In the Oakland University School of Music, Theatre and Dance (SMTD), Oakland Opera students took George Frideric Handel’s “Alcina” and readapted it with a modern twist in Varner Hall.
The 18th century Baroque work is a fascinating fantasy: a beautiful island belonging to an enchantress who turns any seduced onlooker to stone. Despite its many fictional elements, themes of deception, reality versus illusion and love versus lust leave the audience in deep rumination.
Drake Dantzler, professor of music and voice opera program coordinator, began a quest in June of 2025 to update the opera in collaboration with ChatGPT, placing extra emphasis on the real versus fake message as it relates to modern-day contexts. He found social media to be a key example of this dichotomy.
“I was trying to think, ‘What are things that are really important to artists right now, especially young artists?’ And so we incorporated social media topics and AI topics to engage with modern performers and audiences,” he said.
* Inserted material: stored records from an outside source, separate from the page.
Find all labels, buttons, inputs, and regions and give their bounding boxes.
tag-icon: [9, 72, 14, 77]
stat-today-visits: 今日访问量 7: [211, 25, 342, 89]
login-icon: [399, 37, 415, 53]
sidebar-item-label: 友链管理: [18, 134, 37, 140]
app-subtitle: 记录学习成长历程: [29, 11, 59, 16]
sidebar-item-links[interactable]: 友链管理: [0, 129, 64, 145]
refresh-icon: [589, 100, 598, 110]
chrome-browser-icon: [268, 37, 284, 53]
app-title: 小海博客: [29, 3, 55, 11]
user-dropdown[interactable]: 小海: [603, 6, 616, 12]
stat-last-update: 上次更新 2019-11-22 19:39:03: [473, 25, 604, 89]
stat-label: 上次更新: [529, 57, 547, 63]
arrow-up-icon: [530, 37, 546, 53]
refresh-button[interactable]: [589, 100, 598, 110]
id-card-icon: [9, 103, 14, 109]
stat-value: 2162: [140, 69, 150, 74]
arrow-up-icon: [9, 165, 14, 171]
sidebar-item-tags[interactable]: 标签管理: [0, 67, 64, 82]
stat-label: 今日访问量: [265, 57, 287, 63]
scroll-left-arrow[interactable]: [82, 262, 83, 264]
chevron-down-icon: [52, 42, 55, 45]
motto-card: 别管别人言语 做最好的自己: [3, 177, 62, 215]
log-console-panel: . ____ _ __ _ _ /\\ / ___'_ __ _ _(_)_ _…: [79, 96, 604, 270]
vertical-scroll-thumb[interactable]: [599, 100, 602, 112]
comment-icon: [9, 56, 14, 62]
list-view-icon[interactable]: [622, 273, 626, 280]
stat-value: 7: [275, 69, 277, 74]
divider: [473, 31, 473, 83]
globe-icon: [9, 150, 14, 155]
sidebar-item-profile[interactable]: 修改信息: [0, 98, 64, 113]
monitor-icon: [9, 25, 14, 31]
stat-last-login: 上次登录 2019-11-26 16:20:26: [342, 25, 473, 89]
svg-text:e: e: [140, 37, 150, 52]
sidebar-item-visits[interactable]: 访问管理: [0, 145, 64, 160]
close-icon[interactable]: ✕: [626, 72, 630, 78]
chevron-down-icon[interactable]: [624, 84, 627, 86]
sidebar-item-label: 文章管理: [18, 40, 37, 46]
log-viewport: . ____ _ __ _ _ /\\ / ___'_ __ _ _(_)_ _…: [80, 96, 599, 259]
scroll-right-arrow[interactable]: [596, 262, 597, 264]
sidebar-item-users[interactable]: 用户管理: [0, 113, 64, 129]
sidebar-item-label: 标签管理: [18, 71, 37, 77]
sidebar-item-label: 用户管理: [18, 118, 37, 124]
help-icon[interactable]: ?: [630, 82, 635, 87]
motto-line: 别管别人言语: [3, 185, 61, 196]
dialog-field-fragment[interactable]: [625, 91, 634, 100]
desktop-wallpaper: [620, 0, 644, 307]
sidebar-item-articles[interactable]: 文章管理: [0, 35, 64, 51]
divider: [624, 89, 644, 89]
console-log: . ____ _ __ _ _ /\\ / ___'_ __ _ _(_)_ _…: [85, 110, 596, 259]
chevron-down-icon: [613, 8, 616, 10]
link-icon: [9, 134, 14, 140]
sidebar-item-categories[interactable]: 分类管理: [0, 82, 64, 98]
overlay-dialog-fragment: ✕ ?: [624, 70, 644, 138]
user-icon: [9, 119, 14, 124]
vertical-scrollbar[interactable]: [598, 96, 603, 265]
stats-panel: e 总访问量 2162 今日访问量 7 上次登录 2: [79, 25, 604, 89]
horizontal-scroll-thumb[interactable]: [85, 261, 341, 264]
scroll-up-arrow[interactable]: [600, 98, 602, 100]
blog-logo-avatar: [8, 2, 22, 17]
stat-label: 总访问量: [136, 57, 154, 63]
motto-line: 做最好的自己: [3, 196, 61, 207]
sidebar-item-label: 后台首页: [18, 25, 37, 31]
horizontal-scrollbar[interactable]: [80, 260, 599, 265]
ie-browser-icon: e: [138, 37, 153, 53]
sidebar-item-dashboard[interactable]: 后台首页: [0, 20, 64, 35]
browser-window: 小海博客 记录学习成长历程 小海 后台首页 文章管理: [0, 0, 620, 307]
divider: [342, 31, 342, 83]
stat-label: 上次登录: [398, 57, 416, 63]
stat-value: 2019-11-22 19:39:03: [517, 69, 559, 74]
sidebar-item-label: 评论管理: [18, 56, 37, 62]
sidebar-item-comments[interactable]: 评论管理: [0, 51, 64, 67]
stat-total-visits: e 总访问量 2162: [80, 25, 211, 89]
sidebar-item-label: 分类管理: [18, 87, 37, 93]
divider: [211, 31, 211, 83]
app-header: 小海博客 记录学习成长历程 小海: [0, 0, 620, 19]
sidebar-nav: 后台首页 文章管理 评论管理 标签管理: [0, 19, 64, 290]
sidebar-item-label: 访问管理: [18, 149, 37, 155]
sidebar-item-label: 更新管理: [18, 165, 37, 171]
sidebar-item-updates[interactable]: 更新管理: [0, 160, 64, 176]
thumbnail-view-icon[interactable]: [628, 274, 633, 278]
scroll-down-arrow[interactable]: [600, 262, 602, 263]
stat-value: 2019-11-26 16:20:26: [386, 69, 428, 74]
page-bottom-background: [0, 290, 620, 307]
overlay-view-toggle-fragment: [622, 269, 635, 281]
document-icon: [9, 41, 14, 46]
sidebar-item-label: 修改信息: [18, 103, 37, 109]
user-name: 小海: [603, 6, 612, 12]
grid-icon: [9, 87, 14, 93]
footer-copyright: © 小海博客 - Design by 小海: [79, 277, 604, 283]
The libretto was translated from Italian into English via AI-assisted text generation, and the phrases were updated in particular sections to fit modern-day lingo. Who would have thought “you toxic wrecking ball” was used in 1735?
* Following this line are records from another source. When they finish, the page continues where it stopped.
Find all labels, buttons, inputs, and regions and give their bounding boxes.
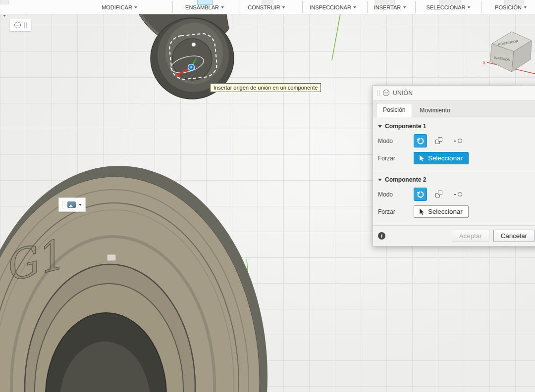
x-axis-label: x [483, 60, 485, 65]
tab-posicion[interactable]: Posición [376, 103, 412, 117]
menu-construir[interactable]: CONSTRUIR [248, 4, 285, 10]
mode-row: Modo [373, 132, 535, 150]
mode-label: Modo [378, 138, 414, 145]
tab-movimiento[interactable]: Movimiento [413, 104, 456, 117]
select-button-label: Seleccionar [428, 208, 463, 215]
component-2-section: Componente 2 Modo [373, 172, 535, 223]
chevron-down-icon [353, 6, 356, 8]
accept-button[interactable]: Aceptar [452, 230, 489, 242]
cursor-icon [420, 208, 425, 215]
chevron-down-icon [282, 6, 285, 8]
chevron-down-icon [378, 179, 382, 181]
collapse-icon[interactable] [14, 22, 21, 28]
component-2-model[interactable]: G1 [0, 166, 268, 392]
dialog-header[interactable]: UNIÓN [373, 86, 535, 100]
main-toolbar: MODIFICAR ENSAMBLAR CONSTRUIR INSPECCION… [0, 0, 535, 14]
info-icon[interactable]: i [378, 232, 385, 240]
menu-modificar[interactable]: MODIFICAR [102, 4, 137, 10]
selection-badge [107, 254, 116, 261]
canvas-mini-toolbar[interactable] [58, 197, 86, 212]
menu-inspeccionar[interactable]: INSPECCIONAR [310, 4, 356, 10]
chevron-down-icon [403, 6, 406, 8]
simple-joint-mode-button[interactable] [414, 188, 427, 201]
cancel-button[interactable]: Cancelar [493, 230, 535, 242]
menu-label: POSICIÓN [495, 4, 522, 10]
toolbar-icon-fragment [0, 0, 9, 4]
chevron-down-icon [378, 125, 382, 128]
chevron-down-icon [524, 6, 527, 8]
menu-posicion[interactable]: POSICIÓN [495, 4, 527, 10]
menu-label: INSPECCIONAR [310, 4, 351, 10]
component2-select-button[interactable]: Seleccionar [414, 205, 469, 218]
circular-arrow-icon [417, 137, 425, 145]
drag-handle-icon[interactable] [377, 90, 379, 96]
section-title: Componente 2 [385, 176, 426, 183]
toolbar-separator [238, 1, 238, 13]
between-two-faces-mode-button[interactable] [432, 188, 446, 201]
joint-origin-mode-button[interactable] [451, 188, 465, 201]
toolbar-separator [481, 1, 482, 13]
circular-arrow-icon [417, 191, 425, 198]
toolbar-separator [415, 1, 416, 13]
menu-label: INSERTAR [374, 4, 401, 10]
chevron-down-icon[interactable] [79, 204, 82, 206]
component-1-section: Componente 1 Modo [373, 119, 535, 170]
toolbar-icon-fragment [262, 0, 273, 4]
menu-label: SELECCIONAR [427, 4, 466, 10]
browser-panel-toggle[interactable] [10, 19, 31, 31]
toolbar-separator [172, 1, 173, 13]
two-faces-icon [435, 137, 443, 145]
image-icon[interactable] [67, 201, 76, 208]
snap-row: Forzar Seleccionar [373, 203, 535, 220]
toolbar-separator [302, 1, 303, 13]
snap-row: Forzar Seleccionar [373, 150, 535, 167]
between-two-faces-mode-button[interactable] [432, 134, 446, 147]
menu-seleccionar[interactable]: SELECCIONAR [427, 4, 471, 10]
toolbar-overflow-caret-icon[interactable] [3, 15, 6, 17]
menu-label: CONSTRUIR [248, 4, 280, 10]
two-faces-icon [435, 191, 443, 198]
menu-label: ENSAMBLAR [185, 4, 219, 10]
viewcube[interactable]: x POSTERIOR INFERIOR [483, 24, 535, 77]
joint-origin-icon [454, 137, 463, 145]
chevron-down-icon [467, 6, 470, 8]
select-button-label: Seleccionar [428, 154, 463, 162]
component1-select-button[interactable]: Seleccionar [414, 152, 469, 164]
mode-label: Modo [378, 191, 414, 198]
joint-origin-mode-button[interactable] [451, 134, 465, 147]
cursor-icon [420, 155, 425, 162]
drag-handle-icon[interactable] [24, 22, 27, 28]
toolbar-icon-fragment [375, 0, 395, 4]
dialog-body: Componente 1 Modo [373, 117, 535, 223]
section-header[interactable]: Componente 2 [373, 172, 535, 186]
dialog-footer: i Aceptar Cancelar [373, 225, 535, 246]
menu-label: MODIFICAR [102, 4, 132, 10]
section-title: Componente 1 [385, 123, 426, 130]
section-header[interactable]: Componente 1 [373, 119, 535, 132]
tooltip: Insertar origen de unión en un component… [210, 83, 321, 92]
snap-point [192, 43, 196, 47]
joint-origin-icon [454, 191, 463, 198]
collapse-icon[interactable] [383, 90, 389, 96]
chevron-down-icon [134, 6, 137, 8]
dialog-title: UNIÓN [393, 90, 413, 97]
menu-insertar[interactable]: INSERTAR [374, 4, 406, 10]
union-dialog: UNIÓN Posición Movimiento Componente 1 M… [373, 85, 535, 246]
mode-row: Modo [373, 186, 535, 203]
dialog-tabs: Posición Movimiento [373, 100, 535, 117]
snap-label: Forzar [378, 208, 414, 215]
toolbar-icon-fragment [439, 0, 461, 4]
chevron-down-icon [221, 6, 224, 8]
snap-label: Forzar [378, 155, 414, 162]
toolbar-separator [367, 1, 368, 13]
toolbar-icon-fragment [504, 0, 524, 4]
menu-ensamblar[interactable]: ENSAMBLAR [185, 4, 224, 10]
drag-handle-icon[interactable] [62, 201, 64, 208]
simple-joint-mode-button[interactable] [414, 134, 427, 147]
A storyline that could have been distantly related to “Clash of the Titans” or “The Witches” rapidly transformed into an influencer house, “The Curio.” Actors walked around the stage taking selfies, hosting lives and interacting with viewers. Sitting in front of a greenscreen, characters projected themselves to viewers with picturesque backdrops, illustrating an expansively luxurious mansion.
One of the first characters spotted was Morgana (Charlotte Jiang), Alcina’s sister, whose love interests are Ricciardo (Trinity Green-Conner, Andrea Valenzuela-Lazcano) — Bradamante in disguise — and Oronte (Maximilian Ulrich), whom she eventually abandons.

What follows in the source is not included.